Sorkin’s skill is to survey different countries and then to draw together the key themes and convergences. Sorkin shows that Jewish emancipation was not a linear positive trajectory. His work challenges those who see the French Revolution as a watershed moment in the history of Jewish emancipation (chapters 7-9). Regarding Russia, he shows how, for example, Tsar Alexander III (1881-1894) and Nicholas II (1894-1917) began to limit and abolish the privileges granted the Jews by Alexander II’s Great Reforms (202). Sorkin then turns to consider the state of Israel, and his chapter on this topic is forthright. Sorkin argues that emancipation for women, Palestinian Israelis, and Mizrahim is not yet a reality (chapter 26). He also argues that now that American Jews have been emancipated and “enjoy first-class citizenship”, they need to decide whether they will advocate emancipation for other groups (353). Sorkin states from the outset that “some readers may find this book’s conclusions disturbing” (12). He continues: “Neither the establishment of the State of Israel nor the flourishing of American Jewry … has definitely answered emancipation’s challenges” (12). Whatever one thinks of this statement, Sorkin is clearly writing history with present debates in mind and this clearly makes his work relevant to contemporary discourse about Jewish identity and nationhood. By showing that emancipation can easily be lost, as happened in the Holocaust, Sorkin reminds readers that both Jews and national governments need to continue to guard Jewish rights closely. In the UK, there has recently been widespread discussion of the rise of anti-Semitism, particularly in connection with the Labour Party. In light of this, Sorkin’s warning is timely as he argues that the past five hundred years have shown that Jews can very quickly lose their emancipated status.

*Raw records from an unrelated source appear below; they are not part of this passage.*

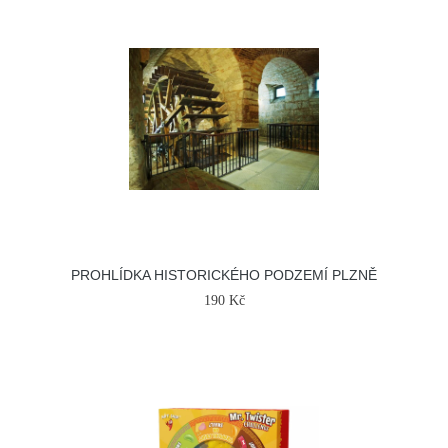
PROHLÍDKA HISTORICKÉHO PODZEMÍ PLZNĚ
190 Kč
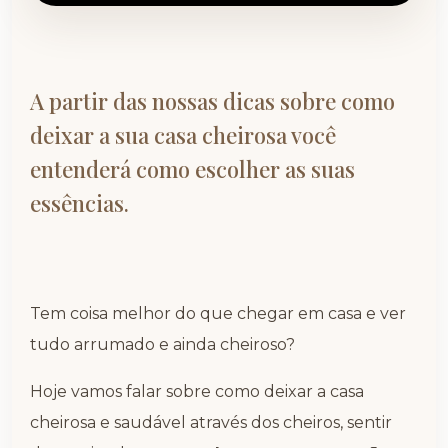
A partir das nossas dicas sobre como
deixar a sua casa cheirosa você
entenderá como escolher as suas
essências.
Tem coisa melhor do que chegar em casa e ver
tudo arrumado e ainda cheiroso?
Hoje vamos falar sobre como deixar a casa
cheirosa e saudável através dos cheiros, sentir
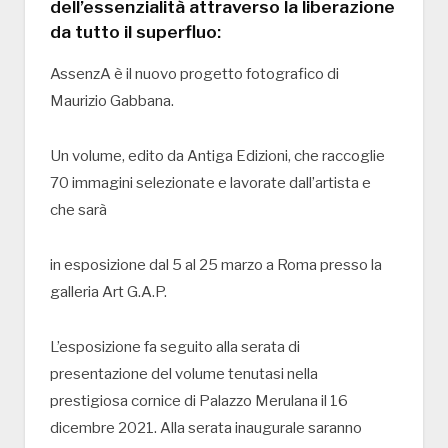
dell’essenzialità attraverso la liberazione
da tutto il superfluo:
AssenzA è il nuovo progetto fotografico di
Maurizio Gabbana.
Un volume, edito da Antiga Edizioni, che raccoglie
70 immagini selezionate e lavorate dall’artista e
che sarà
in esposizione dal 5 al 25 marzo a Roma presso la
galleria Art G.A.P.
L’esposizione fa seguito alla serata di
presentazione del volume tenutasi nella
prestigiosa cornice di Palazzo Merulana il 16
dicembre 2021. Alla serata inaugurale saranno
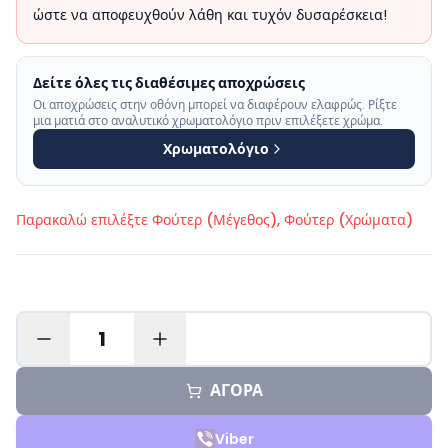
ώστε να αποφευχθούν λάθη και τυχόν δυσαρέσκεια!
Δείτε όλες τις διαθέσιμες αποχρώσεις
Οι αποχρώσεις στην οθόνη μπορεί να διαφέρουν ελαφρώς. Ρίξτε
μια ματιά στο αναλυτικό χρωματολόγιο πριν επιλέξετε χρώμα.
Χρωματολόγιο
Παρακαλώ επιλέξτε
Φούτερ (Μέγεθος), Φούτερ (Χρώματα)
1
ΑΓΟΡΑ
Viber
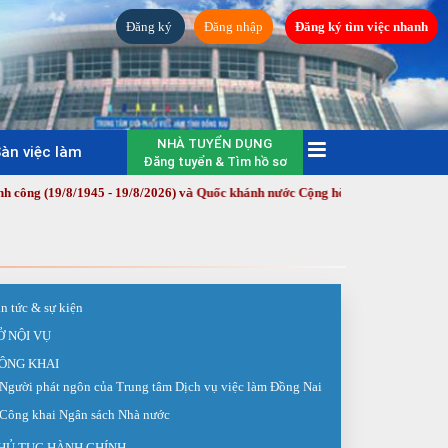
Đăng ký
Đăng nhập
Đăng ký tìm việc nhanh
NHÀ TUYỂN DỤNG
àn việc làm
Đăng tuyển & Tìm hồ sơ
945 - 19/8/2026) và Quốc khánh nước Cộng hòa xã hội chủ nghĩa Việt Nam (2
in tức & sự kiện
Ở NỘI VỤ
ÔNG KHAI
Người phát ngôn của Trung tâm Dịch vụ việc làm Đồng Nai
Công khai Ngân sách Nhà nước
HỦ TỤC HÀNH CHÍNH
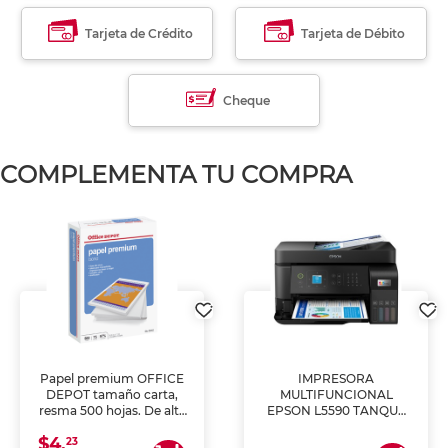
Tarjeta de Crédito
Tarjeta de Débito
Cheque
COMPLEMENTA TU COMPRA
Papel premium OFFICE
IMPRESORA
DEPOT tamaño carta,
MULTIFUNCIONAL
resma 500 hojas. De alta
EPSON L5590 TANQUE
blancura y acabado
DE TINTA (IMPRIME,
$4.
uniforme, ideal para
COPIA Y ESCANEA)
23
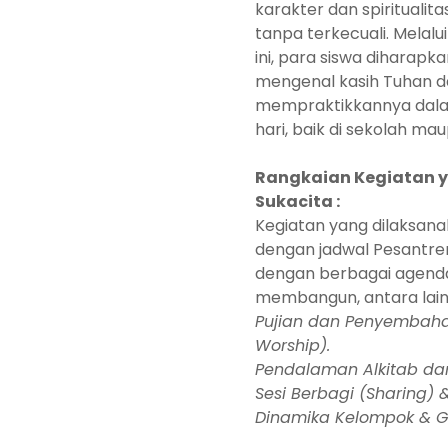
karakter dan spiritualit
tanpa terkecuali. Melalu
ini, para siswa diharap
mengenal kasih Tuhan 
mempraktikkannya dala
hari, baik di sekolah ma
Rangkaian Kegiatan 
Sukacita :
Kegiatan yang dilaksana
dengan jadwal Pesantren
dengan berbagai agenda
membangun, antara lain
Pujian dan Penyembaha
Worship).
Pendalaman Alkitab da
Sesi Berbagi (Sharing)
Dinamika Kelompok & G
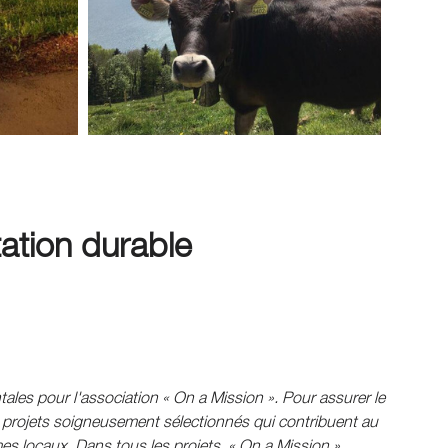
tation durable
tales pour l'association « On a Mission ». Pour assurer le
de projets soigneusement sélectionnés qui contribuent au
s locaux. Dans tous les projets, « On a Mission »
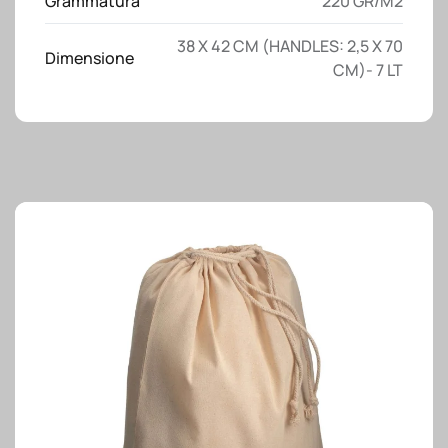
Grammatura
220 GR/M2
38 X 42 CM (HANDLES: 2,5 X 70
Dimensione
CM)- 7 LT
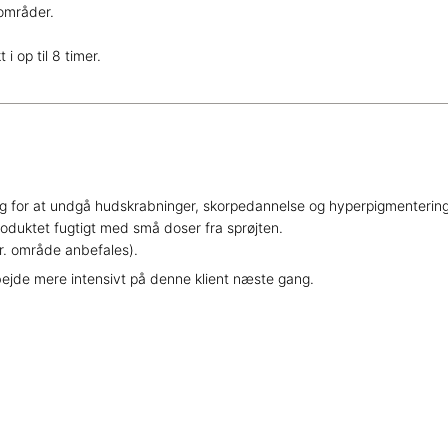
områder.
i op til 8 timer.
ing for at undgå hudskrabninger, skorpedannelse og hyperpigmentering
roduktet fugtigt med små doser fra sprøjten.
r. område anbefales).
bejde mere intensivt på denne klient næste gang.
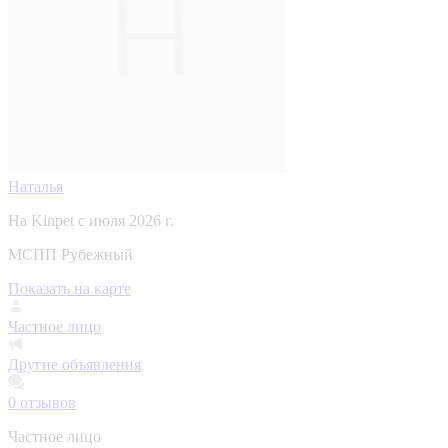
Наталья
На Kinpet c июля 2026 г.
МСПП Рубежный
Показать на карте
Частное лицо
Другие объявления
0
отзывов
Частное лицо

Sorkin’s portrayal of the history of emancipation makes somber reading and in many ways fits into Baron’s lachrymose school of Jewish history. However, Sorkin does not integrate into his study the history of philosemitism, which is a potent factor in the history of emancipation. There were some brave non-Jews, albeit a minority, who pioneered calls for emancipation for a range of social, political, and theological reasons, and their contribution to the history of emancipation is largely neglected in Jewish Emancipation. In addition, Sorkin’s focus on Jews legal and political rights should not obscure the fact that Jews’ de facto rights on the ground could at times be very different to the de jure legislation passed by the state. Finally, Sorkin takes a very top-down approach to history, which means one rarely hears the voices of typical members of the Jewish community, but rather the focus is largely on the attitudes and actions of Jewish leaders.
Jewish Emancipation is largely persuasive in showing the reader that Jewish emancipation has not been a linear line of progress but has rather suffered both triumphs and tragedies. This book is accessible for the lay reader but also presupposes a vast amount of knowledge. It will make a strong contribution to scholarly debate.
Lawrence Rabone is a doctoral student in Jewish/Christian Studies at the University of Manchester.